** Aim of the exercise **
In the records below, repeat word for word only the lines starting at the one that contains "her for at se deres udvalg." and ending at the one that contains "Коды видов деятельности", pictures excluded.

** Source data **

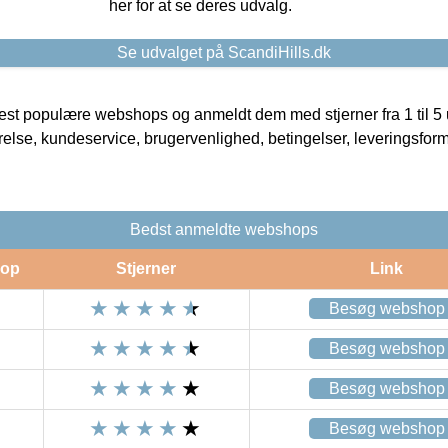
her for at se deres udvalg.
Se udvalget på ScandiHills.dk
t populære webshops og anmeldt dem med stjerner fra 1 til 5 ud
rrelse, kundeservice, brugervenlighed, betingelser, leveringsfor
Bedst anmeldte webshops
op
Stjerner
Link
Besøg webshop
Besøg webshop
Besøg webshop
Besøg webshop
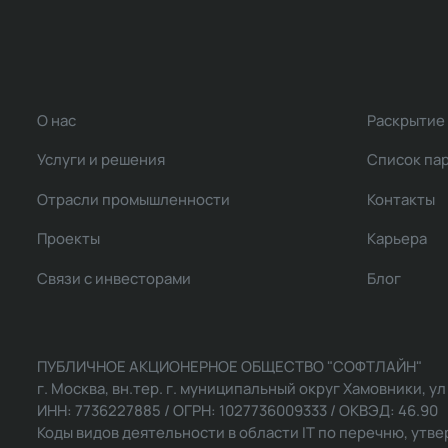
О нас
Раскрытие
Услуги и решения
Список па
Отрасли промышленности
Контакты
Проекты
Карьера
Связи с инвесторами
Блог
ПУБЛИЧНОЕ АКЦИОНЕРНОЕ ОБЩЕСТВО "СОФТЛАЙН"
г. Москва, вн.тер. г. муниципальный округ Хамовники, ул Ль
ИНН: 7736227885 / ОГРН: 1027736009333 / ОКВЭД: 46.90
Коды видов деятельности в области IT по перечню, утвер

--

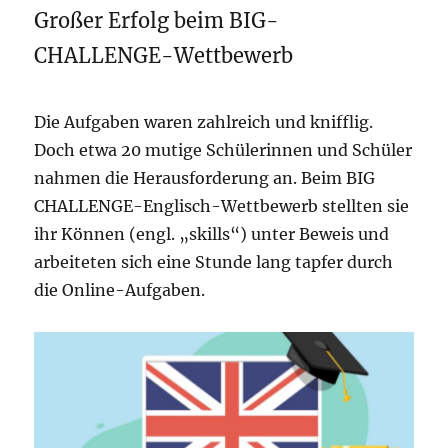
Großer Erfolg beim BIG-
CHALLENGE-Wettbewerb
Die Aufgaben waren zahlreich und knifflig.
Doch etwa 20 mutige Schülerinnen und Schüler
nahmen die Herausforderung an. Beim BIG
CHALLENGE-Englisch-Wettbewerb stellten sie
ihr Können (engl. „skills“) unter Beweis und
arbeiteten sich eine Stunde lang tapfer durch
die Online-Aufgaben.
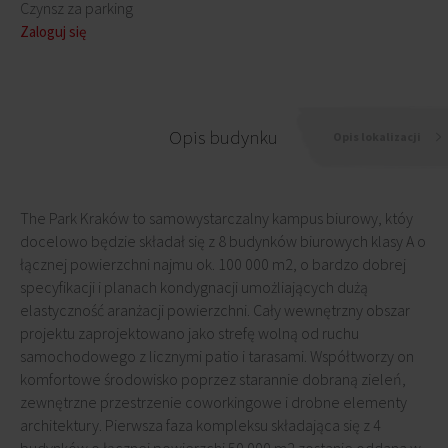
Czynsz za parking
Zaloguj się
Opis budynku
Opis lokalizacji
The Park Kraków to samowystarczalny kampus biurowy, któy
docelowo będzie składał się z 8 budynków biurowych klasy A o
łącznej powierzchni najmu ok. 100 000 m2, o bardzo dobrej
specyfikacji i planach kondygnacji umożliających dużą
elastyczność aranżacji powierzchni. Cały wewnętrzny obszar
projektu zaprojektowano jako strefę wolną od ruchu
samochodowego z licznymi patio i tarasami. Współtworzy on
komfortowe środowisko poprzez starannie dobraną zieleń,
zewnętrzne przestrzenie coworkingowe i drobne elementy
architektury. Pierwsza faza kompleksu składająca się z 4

--

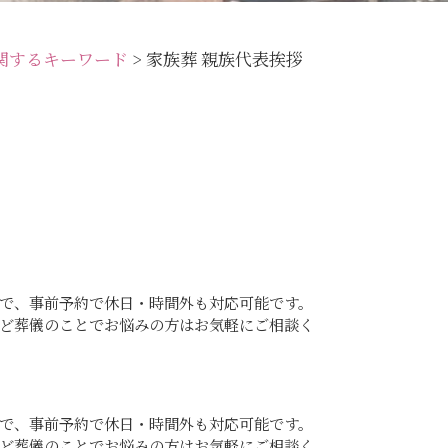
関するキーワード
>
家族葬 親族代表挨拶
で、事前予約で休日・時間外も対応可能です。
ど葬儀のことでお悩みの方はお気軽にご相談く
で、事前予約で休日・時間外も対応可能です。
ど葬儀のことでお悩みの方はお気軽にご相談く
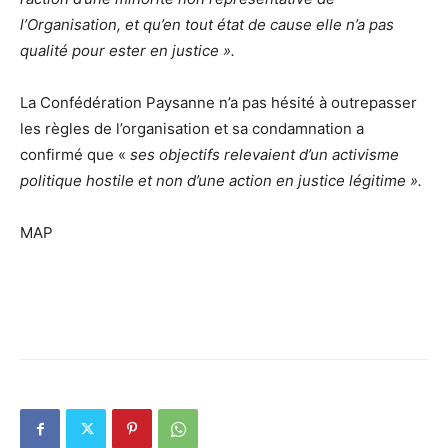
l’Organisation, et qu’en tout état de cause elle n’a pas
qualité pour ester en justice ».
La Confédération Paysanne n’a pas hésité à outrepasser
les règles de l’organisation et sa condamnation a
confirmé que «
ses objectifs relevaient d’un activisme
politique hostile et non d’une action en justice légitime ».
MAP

** Expected answer **
her for at se deres udvalg.
Se udvalget på ScandiHills.dk
t populære webshops og anmeldt dem med stjerner fra 1 til 5 ud
rrelse, kundeservice, brugervenlighed, betingelser, leveringsfor
Bedst anmeldte webshops
op
Stjerner
Link
Besøg webshop
Besøg webshop
Besøg webshop
Besøg webshop
О нас
Раскрытие
Услуги и решения
Список па
Отрасли промышленности
Контакты
Проекты
Карьера
Связи с инвесторами
Блог
ПУБЛИЧНОЕ АКЦИОНЕРНОЕ ОБЩЕСТВО "СОФТЛАЙН"
г. Москва, вн.тер. г. муниципальный округ Хамовники, ул Ль
ИНН: 7736227885 / ОГРН: 1027736009333 / ОКВЭД: 46.90
Коды видов деятельности в области IT по перечню, утвер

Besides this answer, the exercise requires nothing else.